Northern News Services
Published Friday, October 12, 2007
YELLOWKNIFE - Some Kam Lake residents are upset with the city's latest blueprint for expansion.
The Smart Growth Redevelopment Plan - unveiled last March - does not include the Kam Lake area, the city's main industrial zone but home to numerous residents as well.
Carol Beck stands in front of some of her kennels at her home and business, Beck's Kennels, in the Kam Lake area. - Cara Loverock/ NNSL Photo
Carol Beck, a Kam Lake resident and business owner, said she was surprised that Kam Lake was not included in the city's plans for future development.
"I think it's a significant part of the city" said Beck, owner of Beck's Kennels.
"There are a lot of businesses out there and I think that it should be included in the plan."
A survey was sent out to Yellowknife residents last month in order to get more input from the public on future development.
"When I filled out my survey I personally made an extra little box for Kam Lake and added some suggestions and that sort of thing," said Beck, adding, "I'm not sure why it was left out but I think it's a big loss that it was."
Beck's home and business has been in Kam Lake since 1985, and she said she has witnessed a lot of development in the area.
Future development could potentially raise safety issues in some places, said Beck.
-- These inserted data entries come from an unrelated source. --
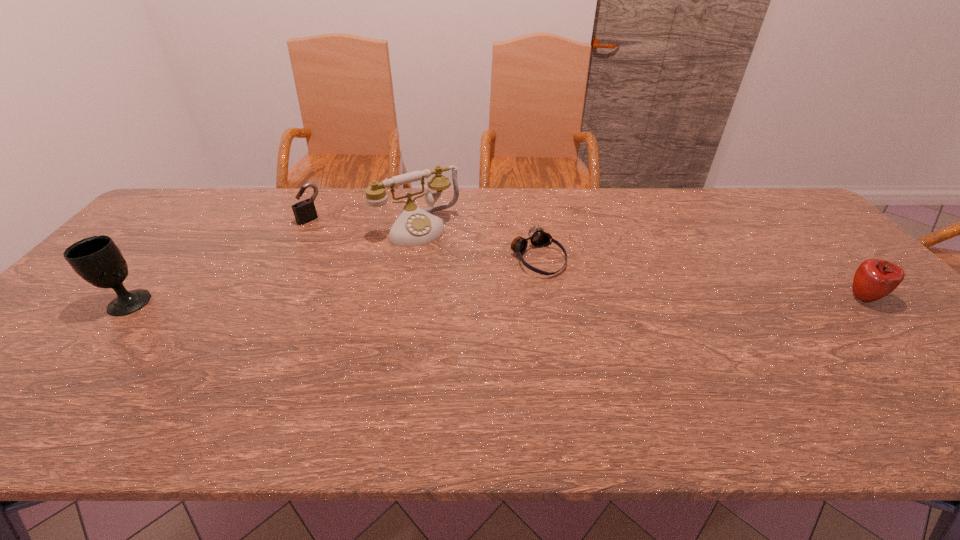 Find the location of `object positioned at the right edge`. object positioned at the right edge is located at coordinates (874, 279).

What are the coordinates of `vacant space at the far edge` in the screenshot? It's located at coord(228,193).

This screenshot has width=960, height=540. Identify the location of vacant space at the near edge of the desktop. (630, 361).

At what (x,y) coordinates should I click in order to perform the action: click on free region at the far left corner of the desktop. Please return your answer as a coordinate pair (x, y). This screenshot has width=960, height=540. Looking at the image, I should click on (179, 200).

You are a GUI agent. You are given a task and a screenshot of the screen. Output one action in this format:
    pyautogui.click(x=<x>, y=<y>)
    Task: Click on the free spot at the far right corner of the desktop
    The image size is (960, 540).
    Given the screenshot: What is the action you would take?
    pyautogui.click(x=787, y=214)

Locate an element on the screen. The height and width of the screenshot is (540, 960). free space that is in between the chalice and the shortest object is located at coordinates (333, 280).

The image size is (960, 540). Find the location of `unoccupied position between the leftmost object and the rightmost object`. unoccupied position between the leftmost object and the rightmost object is located at coordinates (495, 300).

You are a GUI agent. You are given a task and a screenshot of the screen. Output one action in this format:
    pyautogui.click(x=<x>, y=<y>)
    Task: Click on the free space between the chalice and the apple
    The image size is (960, 540).
    Given the screenshot: What is the action you would take?
    pyautogui.click(x=495, y=300)

You are a GUI agent. You are given a task and a screenshot of the screen. Output one action in this format:
    pyautogui.click(x=<x>, y=<y>)
    Task: Click on the free spot between the leftmost object and the fourth object from right to left
    The width and height of the screenshot is (960, 540).
    Given the screenshot: What is the action you would take?
    pyautogui.click(x=219, y=261)

This screenshot has width=960, height=540. Find the location of `free spot between the rightmost object and the leftmost object`. free spot between the rightmost object and the leftmost object is located at coordinates (495, 300). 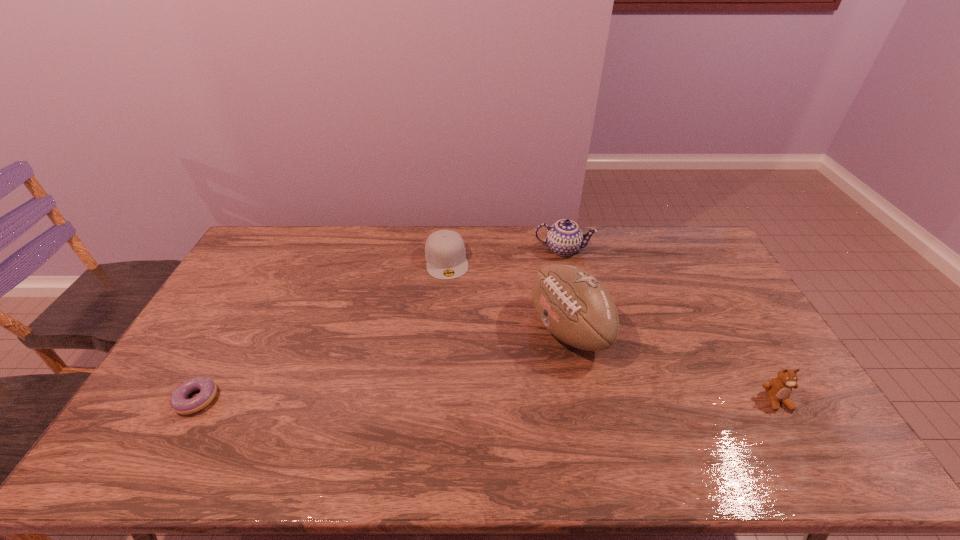 In the image, there is a desktop. At what (x,y) coordinates should I click in order to perform the action: click on vacant space at the far right corner. Please return your answer as a coordinate pair (x, y). The image size is (960, 540). Looking at the image, I should click on (680, 231).

Locate an element on the screen. blank space at the near right corner is located at coordinates (764, 410).

Image resolution: width=960 pixels, height=540 pixels. What are the coordinates of `vacant point located between the leftmost object and the fourth tallest object` in the screenshot? It's located at (322, 329).

Identify the location of free space that is in between the cap and the third farthest object. This screenshot has width=960, height=540. (508, 295).

Where is `unoccupied area between the leftmost object and the fourth shortest object`? The height and width of the screenshot is (540, 960). unoccupied area between the leftmost object and the fourth shortest object is located at coordinates (380, 324).

This screenshot has height=540, width=960. Identify the location of unoccupied area between the chinaware and the second shortest object. (505, 255).

Identify the location of free space between the football (American) and the leftmost object. This screenshot has height=540, width=960. (383, 364).

Find the location of a particular element. The image size is (960, 540). vacant point located between the chinaware and the doughnut is located at coordinates (380, 324).

Where is `vacant area between the rightmost object and the fourth shortest object`? The width and height of the screenshot is (960, 540). vacant area between the rightmost object and the fourth shortest object is located at coordinates (670, 325).

Identify which object is the third closest to the shortest object. Please provide its 2D coordinates. Your answer should be formatted as a tuple, i.e. [(x, y)], where the tuple contains the x and y coordinates of a point satisfying the conditions above.

[(564, 237)] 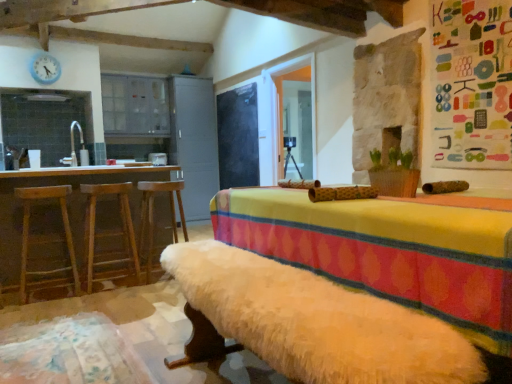 Question: Considering the relative positions of transparent glass door at center and wooden bar stool at left, marked as the 3th bar stool in a right-to-left arrangement, in the image provided, is transparent glass door at center behind wooden bar stool at left, marked as the 3th bar stool in a right-to-left arrangement,?

Choices:
 (A) yes
 (B) no

Answer: (A)

Question: Is wooden bar stool at left, the 1th bar stool from the left, completely or partially inside transparent glass door at center?

Choices:
 (A) yes
 (B) no

Answer: (B)

Question: Considering the relative sizes of transparent glass door at center and wooden bar stool at left, the 1th bar stool from the left, in the image provided, is transparent glass door at center thinner than wooden bar stool at left, the 1th bar stool from the left,?

Choices:
 (A) yes
 (B) no

Answer: (A)

Question: From the image's perspective, is transparent glass door at center under wooden bar stool at left, marked as the 3th bar stool in a right-to-left arrangement?

Choices:
 (A) yes
 (B) no

Answer: (B)

Question: Is transparent glass door at center outside of wooden bar stool at left, marked as the 3th bar stool in a right-to-left arrangement?

Choices:
 (A) no
 (B) yes

Answer: (B)

Question: Considering the positions of wooden bar stool at left, which is the 2th bar stool in left-to-right order, and fluffy white rug at lower left in the image, is wooden bar stool at left, which is the 2th bar stool in left-to-right order, bigger or smaller than fluffy white rug at lower left?

Choices:
 (A) big
 (B) small

Answer: (A)

Question: In terms of height, does wooden bar stool at left, which is the 2th bar stool in left-to-right order, look taller or shorter compared to fluffy white rug at lower left?

Choices:
 (A) short
 (B) tall

Answer: (B)

Question: Is wooden bar stool at left, arranged as the second bar stool when viewed from the right, spatially inside fluffy white rug at lower left, or outside of it?

Choices:
 (A) outside
 (B) inside

Answer: (A)

Question: Is point (99, 188) positioned closer to the camera than point (27, 382)?

Choices:
 (A) closer
 (B) farther

Answer: (B)

Question: Is point (177, 167) closer or farther from the camera than point (156, 192)?

Choices:
 (A) closer
 (B) farther

Answer: (B)

Question: Is brown wooden table at left inside or outside of wooden bar stool at left, arranged as the 1th bar stool when viewed from the right?

Choices:
 (A) outside
 (B) inside

Answer: (A)

Question: Considering the positions of brown wooden table at left and wooden bar stool at left, arranged as the 1th bar stool when viewed from the right, in the image, is brown wooden table at left taller or shorter than wooden bar stool at left, arranged as the 1th bar stool when viewed from the right,?

Choices:
 (A) short
 (B) tall

Answer: (B)

Question: Considering the relative positions of brown wooden table at left and wooden bar stool at left, arranged as the 1th bar stool when viewed from the right, in the image provided, is brown wooden table at left to the left or to the right of wooden bar stool at left, arranged as the 1th bar stool when viewed from the right,?

Choices:
 (A) right
 (B) left

Answer: (B)

Question: Relative to wooden bar stool at left, the 1th bar stool from the left, is wooden bar stool at left, arranged as the second bar stool when viewed from the right, in front or behind?

Choices:
 (A) behind
 (B) front

Answer: (A)

Question: From a real-world perspective, relative to wooden bar stool at left, the 1th bar stool from the left, is wooden bar stool at left, arranged as the second bar stool when viewed from the right, vertically above or below?

Choices:
 (A) above
 (B) below

Answer: (A) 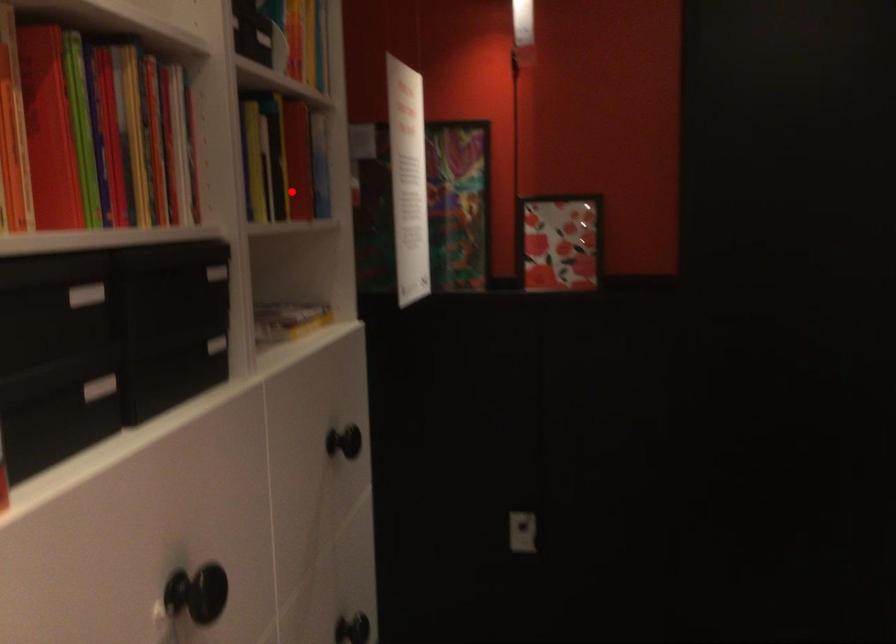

She said access to the waterfront on Kam Lake has been an issue and large trucks hauling gravel on narrow Kam Lake Road can be a safety issue, since the road has poor visibility. If Kam Lake was part of a formal plan, said Beck, some of these issues could be dealt with better.
Kam Lake MLA Dave Ramsay said he has heard from a number of property owners in Kam Lake who are upset with the city for excluding the area from the plan.
"If I were a property owner out there I'd be upset with the city as well," said Ramsay. "They pay big taxes and they expect a level of service."
Ramsay said he has spoken with city officials about the plan who told him Kam Lake will be involved down the road, but the city has done a poor job of communicating that to the public.
"If (city councillors) rubber stamp that plan before it goes out, and it doesn't include a communications plan and it doesn't include sections of the city that are going to experience growth, then they're missing the boat, they're missing the point," said Ramsay.
Jeff Humble, director of planning and development for the City of Yellowknife, describes the redevelopment plan as "a term plan the city is looking at for the growth and development to the city. So we're looking for a plan, for a projection of where the city may grow up to a population of 50,000."
There is roughly $600,000 dedicated to the plan through various organizations, including the Department of Education, Culture and Employment, Indian and Northern Affairs Canada and the Federation of Canadian Municipalities, in addition to the money Yellowknife city council has already approved.
Humble said the survey did provide the opportunity for outlying residents and businesses, including those in Kam Lake, to give input that relates to their community.
"There are opportunities in there and there will be further opportunities when we get to the focus group sessions to highlight some of those," said Humble.
"But we wanted to direct our focus to issues in and around the downtown core area."
Concerns, Humble said that the city will take into consideration for Kam Lake include transportation, residential use and environmental concerns around Grace Lake.